(PROBLEM DESCRIPTION)
Your answer must be the exact lines of the listing below that run from the line with "ει από το νου, να" to the line with "Inhalt der Verfahrensregelung", ends included, and no pictures.
--
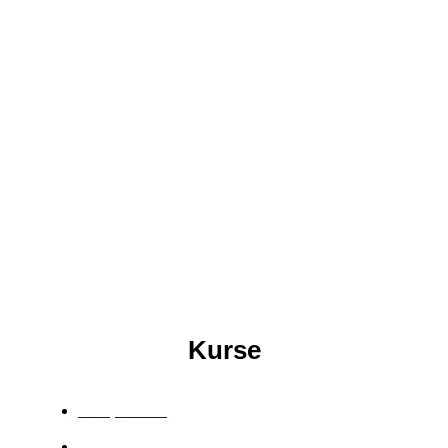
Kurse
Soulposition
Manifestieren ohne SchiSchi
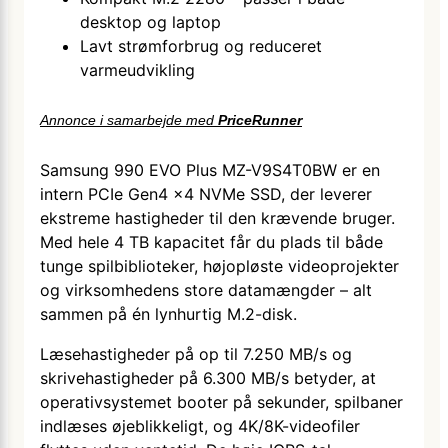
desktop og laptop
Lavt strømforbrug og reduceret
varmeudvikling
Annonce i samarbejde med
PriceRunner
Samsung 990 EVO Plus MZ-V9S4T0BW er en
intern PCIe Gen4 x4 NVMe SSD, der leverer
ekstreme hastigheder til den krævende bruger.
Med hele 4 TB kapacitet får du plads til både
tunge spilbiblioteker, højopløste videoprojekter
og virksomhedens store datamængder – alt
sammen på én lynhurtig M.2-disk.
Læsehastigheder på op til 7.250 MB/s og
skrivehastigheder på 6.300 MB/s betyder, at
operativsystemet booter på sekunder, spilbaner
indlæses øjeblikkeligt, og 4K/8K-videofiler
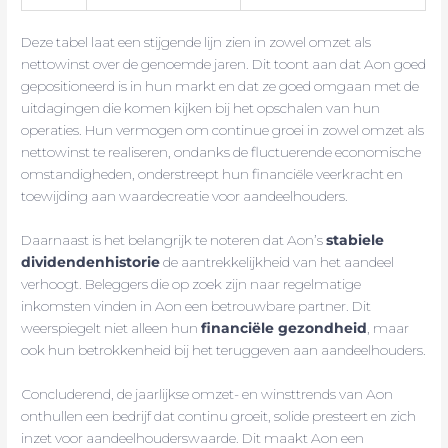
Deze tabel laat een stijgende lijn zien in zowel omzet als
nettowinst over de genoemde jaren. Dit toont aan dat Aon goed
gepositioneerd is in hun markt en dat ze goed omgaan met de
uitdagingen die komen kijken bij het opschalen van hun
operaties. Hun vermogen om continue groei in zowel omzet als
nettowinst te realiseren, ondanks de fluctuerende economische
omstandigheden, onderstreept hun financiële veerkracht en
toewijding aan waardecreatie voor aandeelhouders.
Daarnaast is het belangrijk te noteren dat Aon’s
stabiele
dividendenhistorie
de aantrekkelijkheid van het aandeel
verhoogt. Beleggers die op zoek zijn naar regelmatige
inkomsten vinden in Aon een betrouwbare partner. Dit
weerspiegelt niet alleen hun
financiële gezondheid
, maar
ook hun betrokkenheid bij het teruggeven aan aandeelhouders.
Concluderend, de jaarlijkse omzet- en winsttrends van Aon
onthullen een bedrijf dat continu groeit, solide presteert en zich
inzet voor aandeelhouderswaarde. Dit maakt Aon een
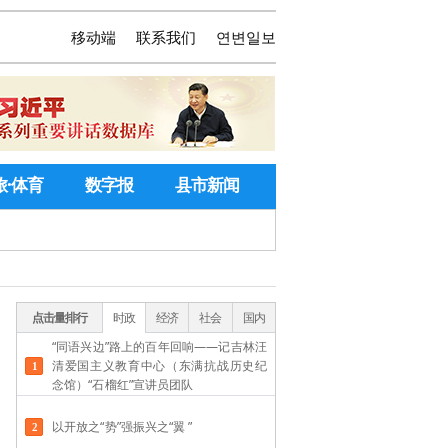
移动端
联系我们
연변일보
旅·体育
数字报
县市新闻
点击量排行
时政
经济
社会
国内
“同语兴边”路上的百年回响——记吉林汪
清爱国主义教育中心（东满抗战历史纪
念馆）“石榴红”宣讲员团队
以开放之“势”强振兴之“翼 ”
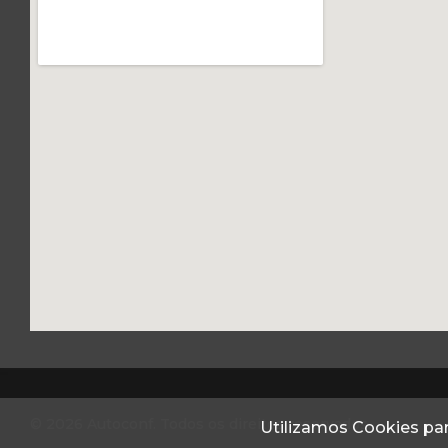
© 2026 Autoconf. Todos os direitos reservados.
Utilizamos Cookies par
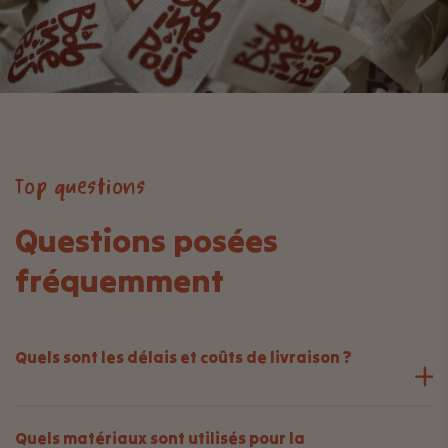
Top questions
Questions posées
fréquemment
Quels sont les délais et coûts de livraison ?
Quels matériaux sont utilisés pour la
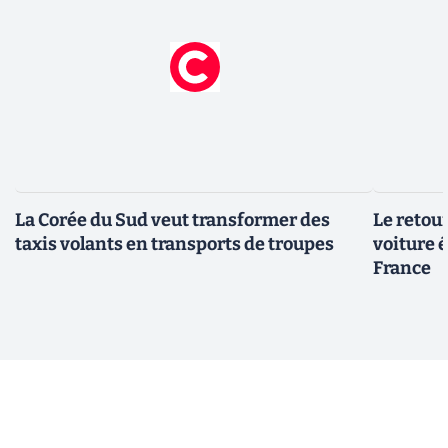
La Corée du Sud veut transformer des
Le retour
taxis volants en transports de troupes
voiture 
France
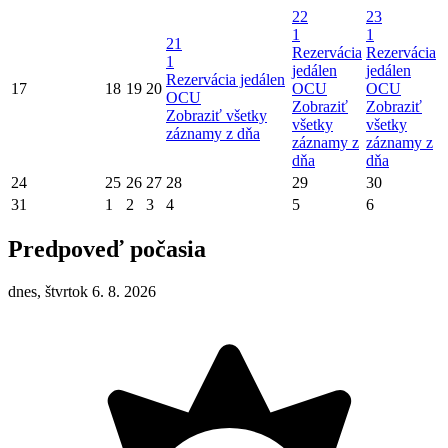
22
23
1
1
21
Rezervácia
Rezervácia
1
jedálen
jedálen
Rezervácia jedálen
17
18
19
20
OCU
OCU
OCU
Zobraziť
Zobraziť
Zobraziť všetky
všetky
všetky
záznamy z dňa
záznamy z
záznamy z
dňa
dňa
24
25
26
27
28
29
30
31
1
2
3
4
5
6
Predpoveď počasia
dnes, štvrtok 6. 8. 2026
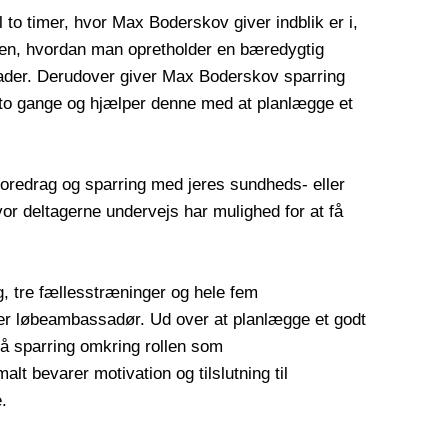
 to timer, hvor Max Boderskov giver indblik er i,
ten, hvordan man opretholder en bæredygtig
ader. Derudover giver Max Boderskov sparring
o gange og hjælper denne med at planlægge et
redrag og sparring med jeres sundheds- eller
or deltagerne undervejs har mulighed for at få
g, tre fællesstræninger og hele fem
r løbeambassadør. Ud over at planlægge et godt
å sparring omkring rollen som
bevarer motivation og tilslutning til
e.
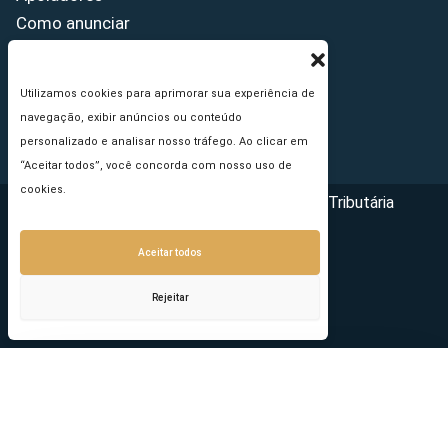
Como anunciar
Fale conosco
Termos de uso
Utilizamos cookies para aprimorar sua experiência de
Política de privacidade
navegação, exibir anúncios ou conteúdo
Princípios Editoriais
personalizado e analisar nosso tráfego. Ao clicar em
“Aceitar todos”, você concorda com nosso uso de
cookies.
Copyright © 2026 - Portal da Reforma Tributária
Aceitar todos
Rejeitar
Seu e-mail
--
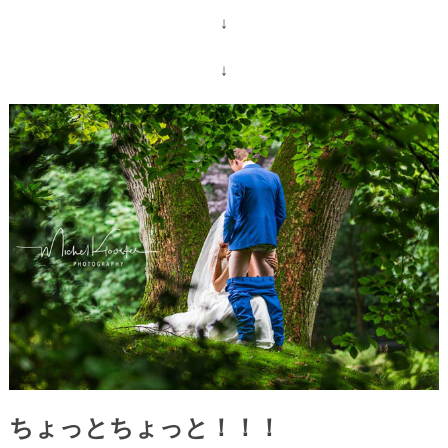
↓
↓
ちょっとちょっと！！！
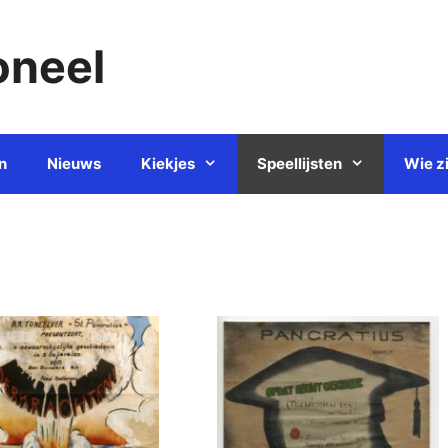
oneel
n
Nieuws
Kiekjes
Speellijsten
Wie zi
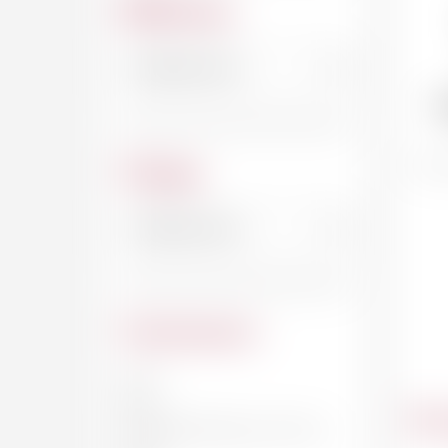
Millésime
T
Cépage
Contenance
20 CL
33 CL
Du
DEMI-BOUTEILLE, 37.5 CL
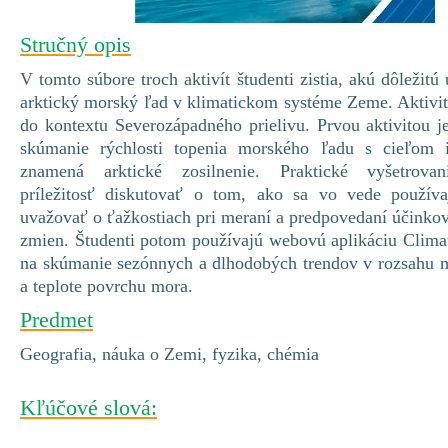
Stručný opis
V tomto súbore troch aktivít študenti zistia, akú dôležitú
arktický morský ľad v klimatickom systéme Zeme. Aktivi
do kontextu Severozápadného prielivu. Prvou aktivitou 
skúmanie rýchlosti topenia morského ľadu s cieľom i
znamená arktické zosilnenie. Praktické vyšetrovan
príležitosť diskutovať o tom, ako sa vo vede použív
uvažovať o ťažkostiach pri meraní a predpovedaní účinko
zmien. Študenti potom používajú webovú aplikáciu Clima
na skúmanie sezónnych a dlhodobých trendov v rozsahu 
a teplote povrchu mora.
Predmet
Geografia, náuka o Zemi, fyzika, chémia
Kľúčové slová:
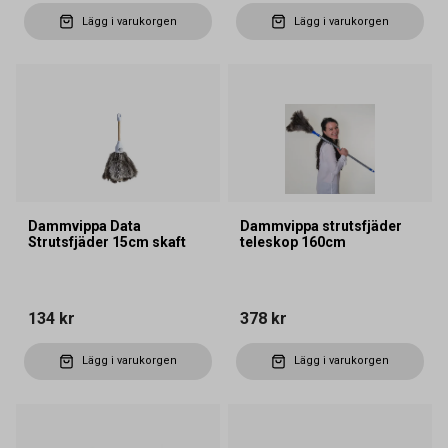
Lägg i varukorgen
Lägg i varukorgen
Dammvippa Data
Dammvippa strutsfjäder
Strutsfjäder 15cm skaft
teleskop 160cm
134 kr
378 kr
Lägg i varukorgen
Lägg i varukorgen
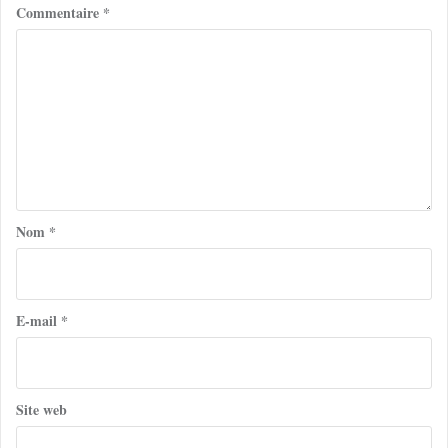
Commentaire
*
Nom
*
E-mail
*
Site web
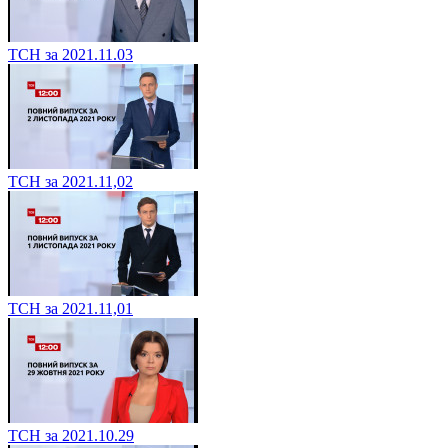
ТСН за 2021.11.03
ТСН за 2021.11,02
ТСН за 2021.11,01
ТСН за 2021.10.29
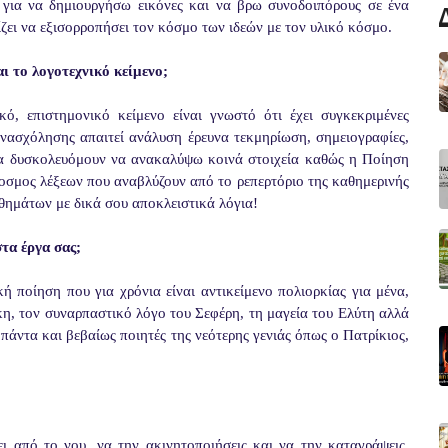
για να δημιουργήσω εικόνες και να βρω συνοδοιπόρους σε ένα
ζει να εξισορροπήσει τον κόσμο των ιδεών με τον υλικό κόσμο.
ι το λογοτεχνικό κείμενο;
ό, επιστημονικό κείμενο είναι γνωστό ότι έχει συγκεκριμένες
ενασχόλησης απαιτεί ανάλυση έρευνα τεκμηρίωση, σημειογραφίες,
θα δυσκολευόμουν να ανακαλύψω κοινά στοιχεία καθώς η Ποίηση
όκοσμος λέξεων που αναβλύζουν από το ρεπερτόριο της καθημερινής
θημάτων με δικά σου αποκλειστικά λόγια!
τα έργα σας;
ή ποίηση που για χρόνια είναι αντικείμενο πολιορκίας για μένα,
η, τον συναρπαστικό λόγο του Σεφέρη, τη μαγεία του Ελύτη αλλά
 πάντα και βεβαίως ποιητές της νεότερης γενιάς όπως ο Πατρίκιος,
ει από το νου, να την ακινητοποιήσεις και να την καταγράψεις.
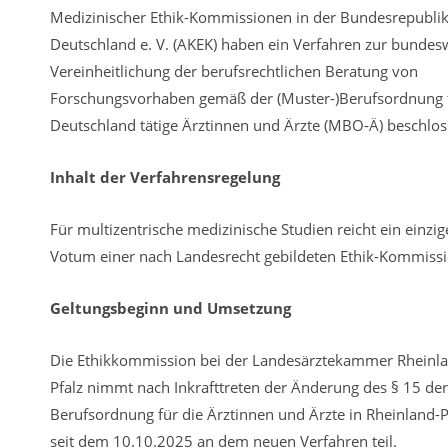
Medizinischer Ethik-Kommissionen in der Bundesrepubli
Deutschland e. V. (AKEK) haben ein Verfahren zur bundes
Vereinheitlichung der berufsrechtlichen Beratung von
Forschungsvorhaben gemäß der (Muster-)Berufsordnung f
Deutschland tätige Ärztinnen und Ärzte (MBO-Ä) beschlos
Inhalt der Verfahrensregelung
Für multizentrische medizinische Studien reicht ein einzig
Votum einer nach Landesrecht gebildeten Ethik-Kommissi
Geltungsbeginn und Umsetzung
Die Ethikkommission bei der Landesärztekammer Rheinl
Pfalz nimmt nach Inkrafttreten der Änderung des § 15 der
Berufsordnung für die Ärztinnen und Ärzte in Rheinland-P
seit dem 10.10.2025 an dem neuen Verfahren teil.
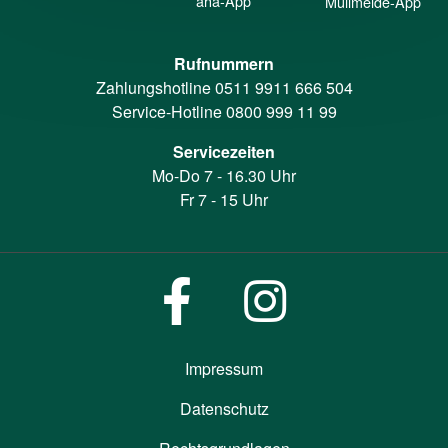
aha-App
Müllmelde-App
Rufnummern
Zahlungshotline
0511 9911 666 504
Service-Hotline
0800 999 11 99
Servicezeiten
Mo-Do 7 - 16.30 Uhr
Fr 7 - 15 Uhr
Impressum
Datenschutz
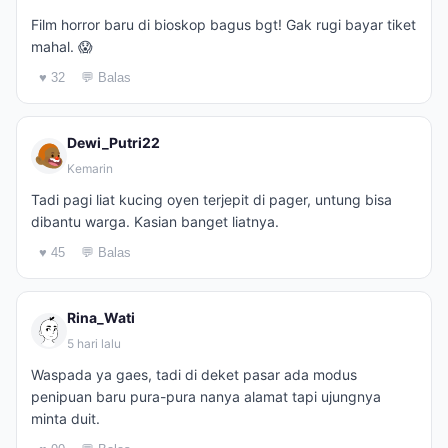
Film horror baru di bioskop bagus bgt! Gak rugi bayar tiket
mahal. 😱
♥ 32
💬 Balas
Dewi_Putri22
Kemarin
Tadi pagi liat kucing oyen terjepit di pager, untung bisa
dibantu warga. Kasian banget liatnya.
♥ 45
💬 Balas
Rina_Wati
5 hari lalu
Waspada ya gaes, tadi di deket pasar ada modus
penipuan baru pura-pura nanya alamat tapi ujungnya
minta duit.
--
(OUTPUT OF THE TASK)
ει από το νου, να την ακινητοποιήσεις και να την καταγράψεις.
Medizinischer Ethik-Kommissionen in der Bundesrepubli
Deutschland e. V. (AKEK) haben ein Verfahren zur bundes
Vereinheitlichung der berufsrechtlichen Beratung von
Forschungsvorhaben gemäß der (Muster-)Berufsordnung f
Deutschland tätige Ärztinnen und Ärzte (MBO-Ä) beschlos
Inhalt der Verfahrensregelung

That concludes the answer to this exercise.